LE MINISTRE DU REVENU NATIONAL,

intimé.

Motifs du jugement

Le juge suppléant Cain, c.c.i.

[1] Constance Marie Calvert, ci-après appelée l'“ appelante ”, a interjeté appel à l'encontre d'une décision du ministre du Revenu national, ci-après appelé l'“ intimé ”, selon laquelle elle n'avait pas exercé un emploi assurable au sens de la Loi sur l'assurance-emploi, ci-après appelée la “ Loi ”, lorsqu'elle travaillait pour Belshaw Construction Ltd., ci-après appelée la “ société ”, au cours de la période allant du 28 août 1997 au 28 août 1998.

FAITS

[2] L'appelante et l'intimé s'entendent quant aux faits suivants concernant la période en cause.

[3] La société est un entrepreneur de construction commerciale et industrielle.

[4] Mark Ian Johnson, ci-après appelé “ M. Johnson ”, est le seul actionnaire de la société, contrôle les activités quotidiennes de l'entreprise exploitée par la société, prend toutes les décisions d'affaires relatives à l'entreprise et est le seul signataire autorisé pour ce qui est des comptes bancaires et prêts liés à l'entreprise.

[5] M. Johnson n'est pas le mari de l'appelante, mais vit en union libre avec elle. Deux enfants sont issus de cette union.

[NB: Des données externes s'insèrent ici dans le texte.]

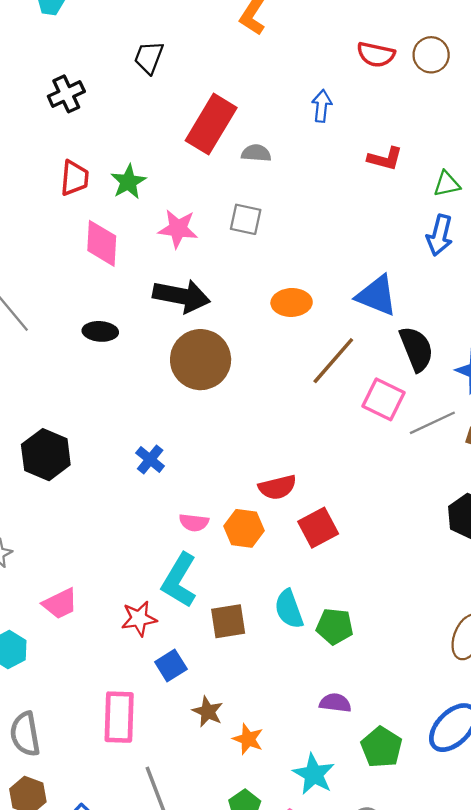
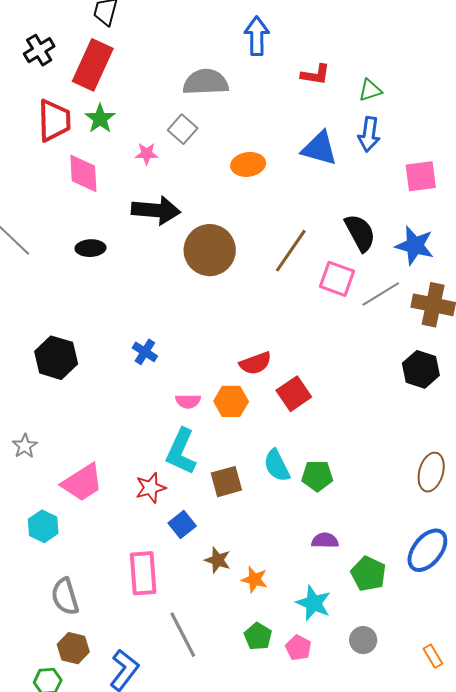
blue arrow: (322, 106) -> (257, 36), size x1.4
red rectangle: (211, 124) -> (93, 65), moved
gray semicircle: (256, 153) -> (206, 82), size x1.8
red trapezoid: (75, 178) -> (54, 121), size x1.4
gray square: (246, 219) -> (183, 129), moved, turned 36
pink star: (178, 229) -> (147, 154), size x0.7
blue triangle: (377, 296) -> (320, 148), moved
orange ellipse: (292, 302) -> (248, 164), moved
brown circle: (201, 360) -> (210, 250), moved
pink trapezoid: (60, 604) -> (82, 483), size x1.4

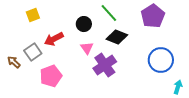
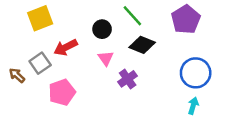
yellow square: (33, 15) -> (40, 18), size x1.5
purple cross: (105, 65) -> (128, 79), size x0.7
cyan arrow: (178, 87) -> (193, 106), moved

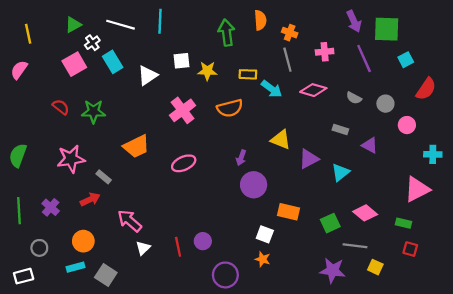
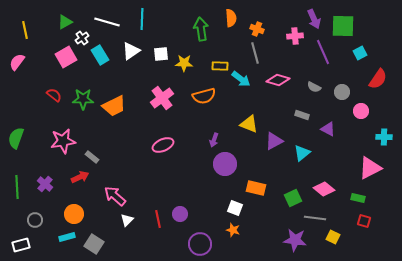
pink cross: (325, 52) -> (295, 36), moved
white triangle: (148, 75) -> (131, 51), moved
orange trapezoid: (136, 146) -> (114, 106), moved

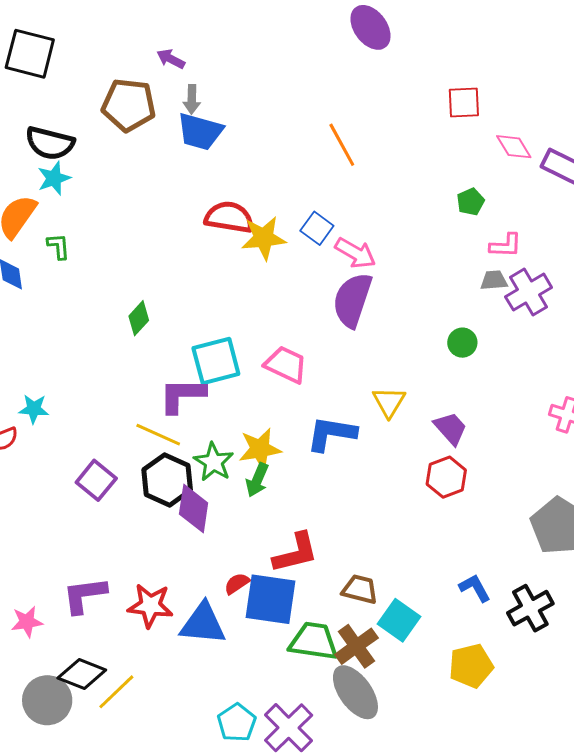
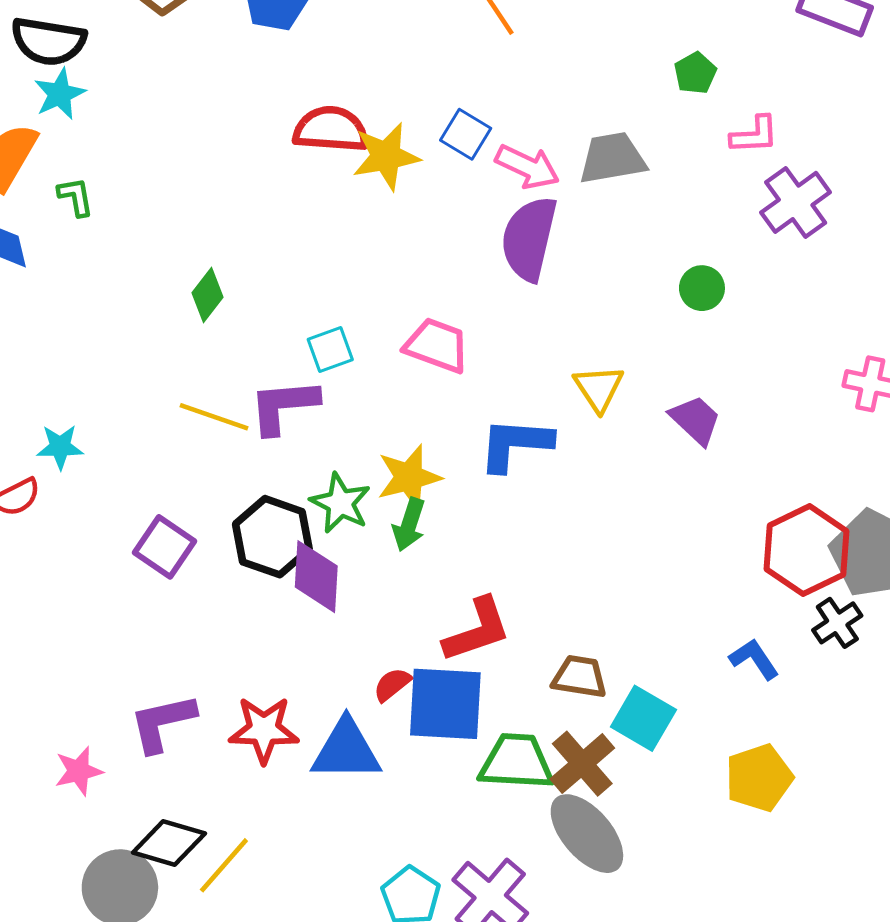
gray trapezoid: (494, 280) -> (612, 158), moved, size x1.6
cyan square: (216, 361) -> (330, 349), size x0.6
yellow line: (158, 435) -> (214, 417), moved
red hexagon: (446, 477) -> (806, 550), moved, size x1.4
black cross: (530, 608) -> (837, 623), moved, size x0.7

[6] L'appelante avait été embauchée par la société comme réceptionniste / aide-comptable en vertu d'un contrat verbal.

[7] Les tâches de l'appelante consistaient à mettre sur pied un bureau informatisé, à faire fonction de réceptionniste, à traiter le courrier d'arrivée et de départ, à assurer la liaison avec le comptable de la société, à s'occuper des dossiers de la société et à effectuer les opérations bancaires pour la société.

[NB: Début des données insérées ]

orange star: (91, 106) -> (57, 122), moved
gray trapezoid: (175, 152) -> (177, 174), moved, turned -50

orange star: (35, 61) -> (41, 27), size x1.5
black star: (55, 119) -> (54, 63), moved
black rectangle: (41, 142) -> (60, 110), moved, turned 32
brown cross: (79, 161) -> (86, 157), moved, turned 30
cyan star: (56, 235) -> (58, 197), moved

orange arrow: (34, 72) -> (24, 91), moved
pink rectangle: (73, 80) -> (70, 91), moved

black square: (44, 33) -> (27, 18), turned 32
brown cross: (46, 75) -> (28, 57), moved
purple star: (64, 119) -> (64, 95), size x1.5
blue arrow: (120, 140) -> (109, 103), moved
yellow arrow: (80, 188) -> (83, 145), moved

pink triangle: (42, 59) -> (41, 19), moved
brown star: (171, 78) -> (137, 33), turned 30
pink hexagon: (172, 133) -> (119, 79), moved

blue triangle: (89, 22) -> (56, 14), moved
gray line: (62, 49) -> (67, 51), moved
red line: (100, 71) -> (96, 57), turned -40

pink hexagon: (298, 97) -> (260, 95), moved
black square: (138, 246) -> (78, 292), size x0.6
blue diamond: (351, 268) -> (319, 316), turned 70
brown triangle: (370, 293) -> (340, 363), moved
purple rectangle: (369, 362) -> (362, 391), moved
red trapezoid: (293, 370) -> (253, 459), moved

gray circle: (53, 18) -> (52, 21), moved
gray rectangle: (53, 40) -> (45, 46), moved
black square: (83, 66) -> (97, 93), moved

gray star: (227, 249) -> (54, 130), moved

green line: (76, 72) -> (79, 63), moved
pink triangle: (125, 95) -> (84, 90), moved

[8] L'établissement de la société était à l'origine au domicile de M. Johnson, à Bradford (Ontario), mais a par la suite été transféré dans un immeuble industriel, à New Market (Ontario), et l'appelante a exercé ses fonctions aux deux endroits.

[9] L'appelante avait été embauchée pour travailler cinq jours par semaine, soit du lundi au vendredi, de 8 heures à 17 heures.

[10] L'appelante touchait une rémunération de 600 $ par semaine.

[11] L'appelante avait un salaire annuel de 31 200 $ pour ses services, tandis que pour la même période M. Johnson ne prenait que 250 $ hebdomadairement plus une gratification annuelle de 12 000 $, soit au total 20 400 $ par année.

[12] L'appelante exploitait une entreprise appelée “ Mary Folklorist ”, dont elle était copropriétaire avec M. Johnson.

[13] La société fournissait gratuitement à l'appelante tout le matériel de bureau.

[14] La société employait trois personnes, dont l'appelante et M. Johnson.

[15] L'appelante et M. Johnson sont des personnes liées au sens de l'article 251 de la Loi de l'impôt sur le revenu du fait de l'application du paragraphe 252(4) de ladite loi.

[16] Pour rendre sa décision, l'intimé s'est fondé en outre sur les faits suivants, que l'appelante nie :

– l'appelante travaillait du lundi au vendredi, de 8 heures à 17 heures;

– les heures de travail de l'appelante étaient déterminées par M. Johnson;

– les heures de travail de l'appelante n'étaient pas enregistrées;

– la société fournissait à l'appelante un véhicule de la société et un téléphone cellulaire;

– le travail d'aide-comptable était minime, car il y avait seulement un autre travailleur, et les ventes diminuaient;

– l'emploi de l'appelante durant la période pertinente avait pour objet de la rendre admissible à des prestations d'assurance-emploi et ne se fondait pas sur des considérations ou besoins d'entreprise;

– l'appelante avait un lien de dépendance avec la société;

– il n'était pas raisonnable de conclure, compte tenu de toutes les circonstances susmentionnées, que la société et l'appelante auraient conclu entre elles un contrat de travail à peu près semblable si elles n'avaient pas eu de lien de dépendance.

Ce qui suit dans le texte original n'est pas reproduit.